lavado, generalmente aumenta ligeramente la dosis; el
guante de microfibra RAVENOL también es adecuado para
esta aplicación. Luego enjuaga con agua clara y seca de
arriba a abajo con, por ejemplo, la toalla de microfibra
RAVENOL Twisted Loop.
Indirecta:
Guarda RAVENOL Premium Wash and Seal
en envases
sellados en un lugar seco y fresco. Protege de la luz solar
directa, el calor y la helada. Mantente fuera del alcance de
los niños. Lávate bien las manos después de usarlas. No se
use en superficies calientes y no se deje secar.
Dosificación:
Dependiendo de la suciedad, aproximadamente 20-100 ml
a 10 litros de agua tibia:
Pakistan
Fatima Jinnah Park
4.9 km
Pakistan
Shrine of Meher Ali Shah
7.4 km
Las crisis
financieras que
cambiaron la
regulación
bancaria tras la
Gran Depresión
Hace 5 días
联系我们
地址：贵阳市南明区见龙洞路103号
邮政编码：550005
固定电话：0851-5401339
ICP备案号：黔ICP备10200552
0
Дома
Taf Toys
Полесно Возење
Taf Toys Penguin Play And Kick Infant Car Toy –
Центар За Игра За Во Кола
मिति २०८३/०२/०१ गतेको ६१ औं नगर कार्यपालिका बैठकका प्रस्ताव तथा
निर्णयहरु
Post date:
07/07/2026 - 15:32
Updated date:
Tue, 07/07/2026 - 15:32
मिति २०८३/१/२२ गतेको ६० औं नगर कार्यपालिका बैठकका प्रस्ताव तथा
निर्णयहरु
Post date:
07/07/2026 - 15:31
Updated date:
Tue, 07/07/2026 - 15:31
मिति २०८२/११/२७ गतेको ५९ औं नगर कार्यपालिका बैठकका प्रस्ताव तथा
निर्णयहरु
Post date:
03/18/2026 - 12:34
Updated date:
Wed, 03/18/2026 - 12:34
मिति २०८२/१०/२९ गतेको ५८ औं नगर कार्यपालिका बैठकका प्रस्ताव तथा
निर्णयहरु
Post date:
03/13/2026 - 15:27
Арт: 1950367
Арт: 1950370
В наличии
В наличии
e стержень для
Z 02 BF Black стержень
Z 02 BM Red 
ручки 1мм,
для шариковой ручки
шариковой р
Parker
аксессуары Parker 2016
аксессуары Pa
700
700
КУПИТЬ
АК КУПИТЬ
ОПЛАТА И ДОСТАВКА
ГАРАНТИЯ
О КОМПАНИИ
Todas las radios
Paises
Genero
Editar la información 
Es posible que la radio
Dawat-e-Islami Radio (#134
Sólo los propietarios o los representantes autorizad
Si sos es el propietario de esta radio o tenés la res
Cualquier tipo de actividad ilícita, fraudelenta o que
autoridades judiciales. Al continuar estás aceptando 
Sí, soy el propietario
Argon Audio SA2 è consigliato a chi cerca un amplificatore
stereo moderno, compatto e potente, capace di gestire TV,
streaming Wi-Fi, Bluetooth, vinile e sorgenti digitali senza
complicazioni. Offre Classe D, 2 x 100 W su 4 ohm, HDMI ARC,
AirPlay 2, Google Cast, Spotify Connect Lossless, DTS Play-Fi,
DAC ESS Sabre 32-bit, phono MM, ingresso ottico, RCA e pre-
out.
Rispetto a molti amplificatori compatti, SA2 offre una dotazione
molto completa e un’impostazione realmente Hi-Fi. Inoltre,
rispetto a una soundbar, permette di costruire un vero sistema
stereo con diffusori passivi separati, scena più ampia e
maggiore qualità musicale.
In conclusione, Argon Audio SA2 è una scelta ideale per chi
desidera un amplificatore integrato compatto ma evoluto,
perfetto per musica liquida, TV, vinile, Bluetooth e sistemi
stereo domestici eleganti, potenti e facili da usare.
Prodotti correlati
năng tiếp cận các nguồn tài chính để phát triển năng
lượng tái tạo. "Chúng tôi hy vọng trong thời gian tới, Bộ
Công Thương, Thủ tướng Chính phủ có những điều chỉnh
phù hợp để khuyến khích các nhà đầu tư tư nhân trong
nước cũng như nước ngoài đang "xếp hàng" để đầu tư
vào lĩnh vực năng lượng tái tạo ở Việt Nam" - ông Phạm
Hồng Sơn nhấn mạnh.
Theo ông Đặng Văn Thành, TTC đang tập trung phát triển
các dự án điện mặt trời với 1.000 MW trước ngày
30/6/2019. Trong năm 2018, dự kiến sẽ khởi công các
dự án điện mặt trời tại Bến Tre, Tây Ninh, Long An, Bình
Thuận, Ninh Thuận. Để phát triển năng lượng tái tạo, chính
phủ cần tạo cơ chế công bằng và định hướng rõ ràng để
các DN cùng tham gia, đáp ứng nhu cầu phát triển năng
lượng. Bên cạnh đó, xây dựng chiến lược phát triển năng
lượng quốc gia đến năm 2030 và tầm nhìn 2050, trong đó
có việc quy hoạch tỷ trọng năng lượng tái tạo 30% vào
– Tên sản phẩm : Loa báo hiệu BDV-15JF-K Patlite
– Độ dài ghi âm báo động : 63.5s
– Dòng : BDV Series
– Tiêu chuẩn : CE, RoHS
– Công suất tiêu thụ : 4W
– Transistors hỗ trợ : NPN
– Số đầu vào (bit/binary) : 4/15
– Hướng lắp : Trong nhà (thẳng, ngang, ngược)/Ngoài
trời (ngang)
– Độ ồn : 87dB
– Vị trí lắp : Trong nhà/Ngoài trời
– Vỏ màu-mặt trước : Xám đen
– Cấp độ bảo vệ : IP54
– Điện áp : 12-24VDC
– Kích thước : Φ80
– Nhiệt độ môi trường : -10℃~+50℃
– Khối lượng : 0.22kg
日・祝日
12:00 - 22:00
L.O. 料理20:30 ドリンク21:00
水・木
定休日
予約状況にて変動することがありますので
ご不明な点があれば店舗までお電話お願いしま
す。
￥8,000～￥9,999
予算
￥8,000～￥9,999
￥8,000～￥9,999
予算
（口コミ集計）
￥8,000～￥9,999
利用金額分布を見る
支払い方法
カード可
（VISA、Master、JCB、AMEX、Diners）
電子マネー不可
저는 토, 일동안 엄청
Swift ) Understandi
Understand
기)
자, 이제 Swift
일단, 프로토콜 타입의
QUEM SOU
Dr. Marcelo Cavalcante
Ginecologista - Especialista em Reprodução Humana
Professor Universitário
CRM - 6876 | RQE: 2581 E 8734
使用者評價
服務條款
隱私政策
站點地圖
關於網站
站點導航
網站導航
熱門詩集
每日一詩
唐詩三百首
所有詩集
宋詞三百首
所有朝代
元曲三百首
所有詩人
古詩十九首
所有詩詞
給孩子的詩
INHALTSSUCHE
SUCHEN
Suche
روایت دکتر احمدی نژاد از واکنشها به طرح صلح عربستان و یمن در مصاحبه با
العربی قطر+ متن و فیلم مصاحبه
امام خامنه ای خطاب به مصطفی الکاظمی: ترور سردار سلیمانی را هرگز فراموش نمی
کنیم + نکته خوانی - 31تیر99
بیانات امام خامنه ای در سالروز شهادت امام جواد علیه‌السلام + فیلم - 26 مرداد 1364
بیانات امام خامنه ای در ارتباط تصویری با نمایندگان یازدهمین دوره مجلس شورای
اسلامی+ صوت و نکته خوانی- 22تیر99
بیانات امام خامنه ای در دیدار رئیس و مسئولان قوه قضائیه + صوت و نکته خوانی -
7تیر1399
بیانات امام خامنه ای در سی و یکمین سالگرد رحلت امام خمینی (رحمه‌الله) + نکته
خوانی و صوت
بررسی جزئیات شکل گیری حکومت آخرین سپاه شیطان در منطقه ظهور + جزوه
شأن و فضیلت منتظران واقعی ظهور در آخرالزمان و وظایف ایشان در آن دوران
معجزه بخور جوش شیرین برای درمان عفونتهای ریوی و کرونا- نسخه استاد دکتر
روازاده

....

Return all data verbatim.

lavado, generalmente aumenta ligeramente la dosis; el
guante de microfibra RAVENOL también es adecuado para
esta aplicación. Luego enjuaga con agua clara y seca de
arriba a abajo con, por ejemplo, la toalla de microfibra
RAVENOL Twisted Loop.
Indirecta:
Guarda RAVENOL Premium Wash and Seal
en envases
sellados en un lugar seco y fresco. Protege de la luz solar
directa, el calor y la helada. Mantente fuera del alcance de
los niños. Lávate bien las manos después de usarlas. No se
use en superficies calientes y no se deje secar.
Dosificación:
Dependiendo de la suciedad, aproximadamente 20-100 ml
a 10 litros de agua tibia:
Pakistan
Fatima Jinnah Park
4.9 km
Pakistan
Shrine of Meher Ali Shah
7.4 km
Las crisis
financieras que
cambiaron la
regulación
bancaria tras la
Gran Depresión
Hace 5 días
联系我们
地址：贵阳市南明区见龙洞路103号
邮政编码：550005
固定电话：0851-5401339
ICP备案号：黔ICP备10200552
0
Дома
Taf Toys
Полесно Возење
Taf Toys Penguin Play And Kick Infant Car Toy –
Центар За Игра За Во Кола
मिति २०८३/०२/०१ गतेको ६१ औं नगर कार्यपालिका बैठकका प्रस्ताव तथा
निर्णयहरु
Post date:
07/07/2026 - 15:32
Updated date:
Tue, 07/07/2026 - 15:32
मिति २०८३/१/२२ गतेको ६० औं नगर कार्यपालिका बैठकका प्रस्ताव तथा
निर्णयहरु
Post date:
07/07/2026 - 15:31
Updated date:
Tue, 07/07/2026 - 15:31
मिति २०८२/११/२७ गतेको ५९ औं नगर कार्यपालिका बैठकका प्रस्ताव तथा
निर्णयहरु
Post date:
03/18/2026 - 12:34
Updated date:
Wed, 03/18/2026 - 12:34
मिति २०८२/१०/२९ गतेको ५८ औं नगर कार्यपालिका बैठकका प्रस्ताव तथा
निर्णयहरु
Post date:
03/13/2026 - 15:27
Арт: 1950367
Арт: 1950370
В наличии
В наличии
e стержень для
Z 02 BF Black стержень
Z 02 BM Red 
ручки 1мм,
для шариковой ручки
шариковой р
Parker
аксессуары Parker 2016
аксессуары Pa
700
700
КУПИТЬ
АК КУПИТЬ
ОПЛАТА И ДОСТАВКА
ГАРАНТИЯ
О КОМПАНИИ
Todas las radios
Paises
Genero
Editar la información 
Es posible que la radio
Dawat-e-Islami Radio (#134
Sólo los propietarios o los representantes autorizad
Si sos es el propietario de esta radio o tenés la res
Cualquier tipo de actividad ilícita, fraudelenta o que
autoridades judiciales. Al continuar estás aceptando 
Sí, soy el propietario
Argon Audio SA2 è consigliato a chi cerca un amplificatore
stereo moderno, compatto e potente, capace di gestire TV,
streaming Wi-Fi, Bluetooth, vinile e sorgenti digitali senza
complicazioni. Offre Classe D, 2 x 100 W su 4 ohm, HDMI ARC,
AirPlay 2, Google Cast, Spotify Connect Lossless, DTS Play-Fi,
DAC ESS Sabre 32-bit, phono MM, ingresso ottico, RCA e pre-
out.
Rispetto a molti amplificatori compatti, SA2 offre una dotazione
molto completa e un’impostazione realmente Hi-Fi. Inoltre,
rispetto a una soundbar, permette di costruire un vero sistema
stereo con diffusori passivi separati, scena più ampia e
maggiore qualità musicale.
In conclusione, Argon Audio SA2 è una scelta ideale per chi
desidera un amplificatore integrato compatto ma evoluto,
perfetto per musica liquida, TV, vinile, Bluetooth e sistemi
stereo domestici eleganti, potenti e facili da usare.
Prodotti correlati
năng tiếp cận các nguồn tài chính để phát triển năng
lượng tái tạo. "Chúng tôi hy vọng trong thời gian tới, Bộ
Công Thương, Thủ tướng Chính phủ có những điều chỉnh
phù hợp để khuyến khích các nhà đầu tư tư nhân trong
nước cũng như nước ngoài đang "xếp hàng" để đầu tư
vào lĩnh vực năng lượng tái tạo ở Việt Nam" - ông Phạm
Hồng Sơn nhấn mạnh.
Theo ông Đặng Văn Thành, TTC đang tập trung phát triển
các dự án điện mặt trời với 1.000 MW trước ngày
30/6/2019. Trong năm 2018, dự kiến sẽ khởi công các
dự án điện mặt trời tại Bến Tre, Tây Ninh, Long An, Bình
Thuận, Ninh Thuận. Để phát triển năng lượng tái tạo, chính
phủ cần tạo cơ chế công bằng và định hướng rõ ràng để
các DN cùng tham gia, đáp ứng nhu cầu phát triển năng
lượng. Bên cạnh đó, xây dựng chiến lược phát triển năng
lượng quốc gia đến năm 2030 và tầm nhìn 2050, trong đó
có việc quy hoạch tỷ trọng năng lượng tái tạo 30% vào
– Tên sản phẩm : Loa báo hiệu BDV-15JF-K Patlite
– Độ dài ghi âm báo động : 63.5s
– Dòng : BDV Series
– Tiêu chuẩn : CE, RoHS
– Công suất tiêu thụ : 4W
– Transistors hỗ trợ : NPN
– Số đầu vào (bit/binary) : 4/15
– Hướng lắp : Trong nhà (thẳng, ngang, ngược)/Ngoài
trời (ngang)
– Độ ồn : 87dB
– Vị trí lắp : Trong nhà/Ngoài trời
– Vỏ màu-mặt trước : Xám đen
– Cấp độ bảo vệ : IP54
– Điện áp : 12-24VDC
– Kích thước : Φ80
– Nhiệt độ môi trường : -10℃~+50℃
– Khối lượng : 0.22kg
日・祝日
12:00 - 22:00
L.O. 料理20:30 ドリンク21:00
水・木
定休日
予約状況にて変動することがありますので
ご不明な点があれば店舗までお電話お願いしま
す。
￥8,000～￥9,999
予算
￥8,000～￥9,999
￥8,000～￥9,999
予算
（口コミ集計）
￥8,000～￥9,999
利用金額分布を見る
支払い方法
カード可
（VISA、Master、JCB、AMEX、Diners）
電子マネー不可
저는 토, 일동안 엄청
Swift ) Understandi
Understand
기)
자, 이제 Swift
일단, 프로토콜 타입의
QUEM SOU
Dr. Marcelo Cavalcante
Ginecologista - Especialista em Reprodução Humana
Professor Universitário
CRM - 6876 | RQE: 2581 E 8734
使用者評價
服務條款
隱私政策
站點地圖
關於網站
站點導航
網站導航
熱門詩集
每日一詩
唐詩三百首
所有詩集
宋詞三百首
所有朝代
元曲三百首
所有詩人
古詩十九首
所有詩詞
給孩子的詩
INHALTSSUCHE
SUCHEN
Suche
روایت دکتر احمدی نژاد از واکنشها به طرح صلح عربستان و یمن در مصاحبه با
العربی قطر+ متن و فیلم مصاحبه
امام خامنه ای خطاب به مصطفی الکاظمی: ترور سردار سلیمانی را هرگز فراموش نمی
کنیم + نکته خوانی - 31تیر99
بیانات امام خامنه ای در سالروز شهادت امام جواد علیه‌السلام + فیلم - 26 مرداد 1364
بیانات امام خامنه ای در ارتباط تصویری با نمایندگان یازدهمین دوره مجلس شورای
اسلامی+ صوت و نکته خوانی- 22تیر99
بیانات امام خامنه ای در دیدار رئیس و مسئولان قوه قضائیه + صوت و نکته خوانی -
7تیر1399
بیانات امام خامنه ای در سی و یکمین سالگرد رحلت امام خمینی (رحمه‌الله) + نکته
خوانی و صوت
بررسی جزئیات شکل گیری حکومت آخرین سپاه شیطان در منطقه ظهور + جزوه
شأن و فضیلت منتظران واقعی ظهور در آخرالزمان و وظایف ایشان در آن دوران
معجزه بخور جوش شیرین برای درمان عفونتهای ریوی و کرونا- نسخه استاد دکتر
روازاده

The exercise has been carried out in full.